Activity:
Examine the data below and state how many lines contain "Антон", offering no other words.

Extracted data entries
^^^^

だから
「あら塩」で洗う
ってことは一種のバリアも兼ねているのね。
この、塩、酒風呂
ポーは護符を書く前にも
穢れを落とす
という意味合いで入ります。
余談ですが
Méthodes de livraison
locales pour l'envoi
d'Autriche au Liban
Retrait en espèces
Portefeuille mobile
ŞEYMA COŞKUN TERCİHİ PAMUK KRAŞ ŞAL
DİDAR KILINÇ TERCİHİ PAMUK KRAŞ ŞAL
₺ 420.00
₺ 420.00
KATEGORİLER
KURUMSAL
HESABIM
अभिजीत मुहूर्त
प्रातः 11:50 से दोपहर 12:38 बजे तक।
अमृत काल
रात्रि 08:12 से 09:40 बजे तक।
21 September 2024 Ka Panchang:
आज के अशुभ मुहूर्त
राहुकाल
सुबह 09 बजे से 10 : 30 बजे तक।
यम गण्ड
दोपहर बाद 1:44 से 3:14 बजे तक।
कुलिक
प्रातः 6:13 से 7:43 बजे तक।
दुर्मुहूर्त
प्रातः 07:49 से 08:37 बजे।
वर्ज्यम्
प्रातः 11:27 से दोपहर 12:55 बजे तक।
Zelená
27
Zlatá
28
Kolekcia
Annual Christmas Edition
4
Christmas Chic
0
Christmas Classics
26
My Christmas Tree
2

^^^^

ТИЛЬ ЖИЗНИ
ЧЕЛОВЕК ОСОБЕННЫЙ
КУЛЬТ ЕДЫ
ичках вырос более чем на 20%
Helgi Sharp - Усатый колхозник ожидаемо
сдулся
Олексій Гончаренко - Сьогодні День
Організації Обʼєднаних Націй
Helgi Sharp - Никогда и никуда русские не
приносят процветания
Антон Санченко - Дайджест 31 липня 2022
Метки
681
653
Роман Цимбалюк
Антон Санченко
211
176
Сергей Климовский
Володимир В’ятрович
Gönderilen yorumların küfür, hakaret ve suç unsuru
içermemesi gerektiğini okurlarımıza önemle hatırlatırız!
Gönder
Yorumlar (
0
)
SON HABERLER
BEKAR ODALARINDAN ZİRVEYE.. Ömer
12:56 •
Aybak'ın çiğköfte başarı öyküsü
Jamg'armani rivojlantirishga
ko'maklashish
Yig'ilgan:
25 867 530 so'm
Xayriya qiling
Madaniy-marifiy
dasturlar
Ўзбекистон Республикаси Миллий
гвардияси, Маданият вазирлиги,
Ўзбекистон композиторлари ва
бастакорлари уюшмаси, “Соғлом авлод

^^^^

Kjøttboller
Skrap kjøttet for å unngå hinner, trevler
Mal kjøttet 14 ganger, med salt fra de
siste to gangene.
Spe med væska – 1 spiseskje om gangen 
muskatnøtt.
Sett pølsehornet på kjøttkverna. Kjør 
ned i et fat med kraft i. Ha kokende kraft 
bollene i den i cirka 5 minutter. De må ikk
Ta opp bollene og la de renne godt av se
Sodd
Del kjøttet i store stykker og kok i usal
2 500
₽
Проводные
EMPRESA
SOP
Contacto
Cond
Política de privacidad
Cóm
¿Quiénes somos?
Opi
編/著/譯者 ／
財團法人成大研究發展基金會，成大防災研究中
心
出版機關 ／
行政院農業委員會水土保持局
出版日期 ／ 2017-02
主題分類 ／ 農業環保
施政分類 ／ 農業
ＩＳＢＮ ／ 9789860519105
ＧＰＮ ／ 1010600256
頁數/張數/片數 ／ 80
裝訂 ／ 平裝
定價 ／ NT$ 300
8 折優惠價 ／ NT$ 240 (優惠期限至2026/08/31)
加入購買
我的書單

^^^^

Written reply:
2